Help for package rules

Title:

Model Wrappers for Rule-Based Models

Version:

1.0.2

Description:

Bindings for additional models for use with the 'parsnip' package. Models include prediction rule ensembles (Friedman and Popescu, 2008) <doi:10.1214/07-AOAS148>, C5.0 rules (Quinlan, 1992 ISBN: 1558602380), and Cubist (Kuhn and Johnson, 2013) <doi:10.1007/978-1-4614-6849-3>.

License:

MIT + file LICENSE

URL:

https://github.com/tidymodels/rules, https://rules.tidymodels.org/

BugReports:

https://github.com/tidymodels/rules/issues

Depends:

parsnip (≥ 0.2.1.9004), R (≥ 3.4)

Imports:

dials (≥ 0.1.1.9001), dplyr, generics (≥ 0.1.0), purrr, rlang, stats, stringr, tidyr, utils

Suggests:

C50, covr, Cubist, knitr, modeldata, recipes, rmarkdown, spelling, testthat (≥ 3.0.0), tibble, xrf (≥ 0.2.0)

Config/Needs/website:

tidyr, tidyverse/tidytemplate, recipes, xrf

Config/testthat/edition:

Encoding:

UTF-8

Language:

en-US

RoxygenNote:

7.2.3

NeedsCompilation:

Packaged:

2023-03-08 23:14:01 UTC; emilhvitfeldt

Author:

Emil Hvitfeldt

[aut, cre], Max Kuhn

[aut], Posit Software, PBC [cph, fnd]

Maintainer:

Emil Hvitfeldt <emil.hvitfeldt@posit.co>

Repository:

CRAN

Date/Publication:

2023-03-08 23:40:02 UTC

rules: Model Wrappers for Rule-Based Models

Description

Bindings for additional models for use with the 'parsnip' package.
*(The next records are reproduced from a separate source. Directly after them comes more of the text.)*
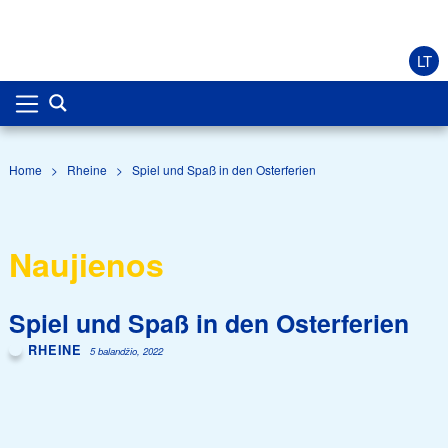
LT
Home
>
Rheine
>
Spiel und Spaß in den Osterferien
Naujienos
Spiel und Spaß in den Osterferien
RHEINE
5 balandžio, 2022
Models include prediction rule ensembles (Friedman and Popescu, 2008) doi:10.1214/07-AOAS148, C5.0 rules (Quinlan, 1992 ISBN: 1558602380), and Cubist (Kuhn and Johnson, 2013) doi:10.1007/978-1-4614-6849-3.

Author(s)

Maintainer: Emil Hvitfeldt emil.hvitfeldt@posit.co (ORCID)

Authors:

Max Kuhn max@posit.co (ORCID)

Other contributors:

Posit Software, PBC [copyright holder, funder]

Internal function wrappers

Description

These are not supported when called by the user.

Usage

c5_fit(x, y, trials = 1, minCases = 2, cost = NULL, ...)

c5_pred(object, new_data, trials = object$fit$trials["Actual"], ...)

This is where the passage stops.